11. What is your current guiding motivation to work and/or express yourself?

Last week I opened Shadowtime, an exhibition titled after a word which I coined in 2016 with the Bureau for Linguistical Reality. The word is defined as the feeling of living in two simultaneous yet distinct time frames, one full of everyday ambitions and challenges, while the other suggesting that life could be vastly different in the not-to-distant future. When the word was coined in 2015 I was thinking about climate change. Shadow time has since begun to feel eerie in relation to what seems a major swing in both national and global politics, especially as a multi-racial person in a divisive historical moment.

My sense of defining and picturing this moment revolves around the ground as a shifting and precarious entity, experienced via the trajectory of ecological and political upheaval, the rise of isolationist politics, re-emergence of white supremacy and recent mass migrations arising from these conditions. My recent work in painting and hybrid film handles figure-ground relationships as both a question central to pictorial art  and its history, and as a subject matter full of urgency. I am thinking about bodies and time, health and resistance, race and abstraction, collective action and love in a precarious historical moment.. I am driven by a need to find ways to be grounded in the body, to make works which trace a non-linear and layered sense of time that is connected  to expansiveness, resistance, beauty and futurity.

Shadow time includes a series of paintings made entirely from the essential elements of line and color. The compositions are made from tracings of news images describing collective action and movement, pictures of lovers, historical etchings describing colonial expansion fictionalized through storytelling  and documentation of various dancers and performers. The line work is made with milk paint and ink, painted over and over again until the color creates a shadowy vibrancy with the ground. Withdrawing certain kinds of detail removes demographic readings from a place of implied certainty, offering instead an image which emerges, partially, as one looks at it- and leaves some responsibility to the viewer, to notice their own path of inquiry, response, and relation to this partial exposure. The source images have an urgency but can also become confined to a particular read in journalistic form.

By painting their contours over and over again I am trying to release these images from the temporality of the news cycle into their futurity, which, only partially predictable, creates a silence around itself. The work reflects a feeling about the limits of visibility and the necessary acts of unmaking dominant narratives while honoring entanglement, resilience, and joy inherent in lives and histories be they human or otherwise.

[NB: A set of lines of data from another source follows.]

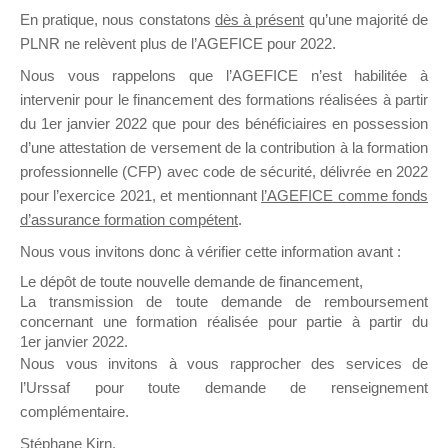
En pratique, nous constatons
dès à présent
qu’une majorité de
il y a un mois
PLNR ne relèvent plus de l’AGEFICE pour 2022.
Nous vous rappelons que l’AGEFICE n’est habilitée à
intervenir pour le financement des formations réalisées à partir
du 1er janvier 2022 que pour des bénéficiaires en possession
d’une attestation de versement de la contribution à la formation
Ce groupe est destiné aux Organismes de
professionnelle (CFP) avec code de sécurité, délivrée en 2022
Formation qui souhaitent répondre à l’Appel à
pour l’exercice 2021, et mentionnant
l’AGEFICE comme fonds
Propositions Mallette du Dirigeant.
d’assurance formation compétent
.
Nous vous invitons donc à vérifier cette information avant :
Ce groupe propose un forum dédié au support
sur lequel il est possible de laisser un message
Le dépôt de toute nouvelle demande de financement,
ou poser une question.
La transmission de toute demande de remboursement
concernant une formation réalisée pour partie à partir du
NB : Il est nécessaire d’être
inscrit(e)
pour
1er janvier 2022.
pouvoir rejoindre ce groupe
Nous vous invitons à vous rapprocher des services de
l’Urssaf pour toute demande de renseignement
complémentaire.
Stéphane Kirn,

12. Who or what would you most like to collaborate with?

I would like to collaborate with an octopus on a restorative justice project for the ocean.
As for humans, I would have loved to make a work with Pina Bausch while she was alive. One  that could be staged in many types of spaces, including outdoors.

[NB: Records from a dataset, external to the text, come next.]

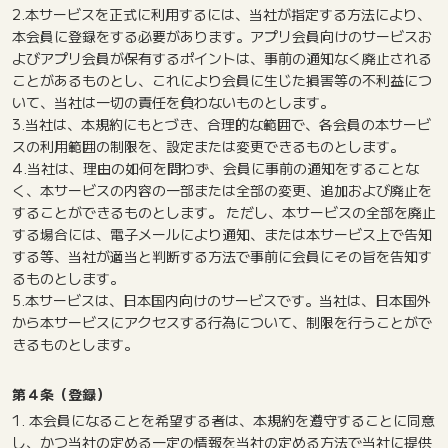
2.本サービスを正式に利用するには、当社が指定する方法により、
本会員に登録をする必要があります。アプリ会員向けのサービスお
よびアプリ会員が保有するポイントは、事前の通知なく廃止される
ことがあるものとし、これにより会員に生じた損害等の不利益につ
いて、当社は一切の責任を負わないものとします。
3.当社は、本規約にもとづき、合理的な範囲で、各会員の本サービ
スの利用範囲の制限を、設定または変更できるものとします。
4.当社は、理由の如何を問わず、会員に事前の通知をすることな
く、本サービスの内容の一部または全部の変更、追加および廃止を
することができるものとします。 ただし、本サービスの全部を廃止
する場合には、電子メールにより通知、または本サービス上で告知
する等、当社が適当と判断する方法で事前に会員にその旨を告知す
るものとします。
5.本サービスは、日本国内向けのサービスです。当社は、日本国外
から本サービスにアクセスする行為について、制限を行うことがで
きるものとします。
第４条（登録）
1. 本会員になることを希望する者は、本規約を遵守することに同意
し、かつ当社の定める一定の情報を当社の定める方法で当社に提供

18. Can you recall your first memory of bliss in self-expression?

I had an incredible experience with painting during my first year of art school. I was making a pretty cheesy still life painting of a plastic doll with green braids standing next to a clock. I didn’t have a lot of control of the paint so things were kind of sloppy yet tight at the same time. At one point I put down a stroke and suddenly felt this sense that I had painted a hole in the universe- that I was connecting directly with matter through the act of painting. It was a pivotal moment when I really understood the transformational energy of making a painting- or an image which comes from the body. I didn’t really think of this as self expression, but it did hold a kind of wonder and gave me a thrilling vertiginous feeling that I had to follow.

26. Is destruction a positive phenomenon for you?

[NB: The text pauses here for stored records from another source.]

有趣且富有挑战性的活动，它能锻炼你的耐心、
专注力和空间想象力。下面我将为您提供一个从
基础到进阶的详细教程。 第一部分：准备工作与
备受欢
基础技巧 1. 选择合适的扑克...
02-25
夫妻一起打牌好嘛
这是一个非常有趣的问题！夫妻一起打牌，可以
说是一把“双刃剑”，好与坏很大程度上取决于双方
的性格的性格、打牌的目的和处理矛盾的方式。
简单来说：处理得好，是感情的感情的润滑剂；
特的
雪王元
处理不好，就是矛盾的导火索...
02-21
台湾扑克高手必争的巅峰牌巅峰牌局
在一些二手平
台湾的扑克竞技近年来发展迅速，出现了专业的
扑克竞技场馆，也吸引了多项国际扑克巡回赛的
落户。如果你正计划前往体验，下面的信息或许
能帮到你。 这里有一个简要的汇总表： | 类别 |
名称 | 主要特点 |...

I love this question and am really compelled to try to answer it, though I am not exactly sure why. I don’t generally think destruction is a positive phenomenon, but I do think my work revolves around the sense of a world in motion, constantly changing- and that it is a positive thing to try to ground oneself in that somehow rather than believing that things will stay the same. I think my work reflects a lot of joy, sometimes ecstatic joy- in a situation of epic transformation that is happening at another temporal scale- so as to seem slow to us.

I wonder if true destruction is actually possible. I think that when something appears to have been destroyed it has just become something else- some other type of energy. I also believe very much in the potential of unmaking- my process involves continuous making and unmaking, as well as offering and withdrawing visual information. I think this is related to a desire to shift dominant, fixed or unquestioned narratives to open up more expansive patterns of thought and vision. Is this destruction? Maybe something does have to be destroyed in the process of unmaking.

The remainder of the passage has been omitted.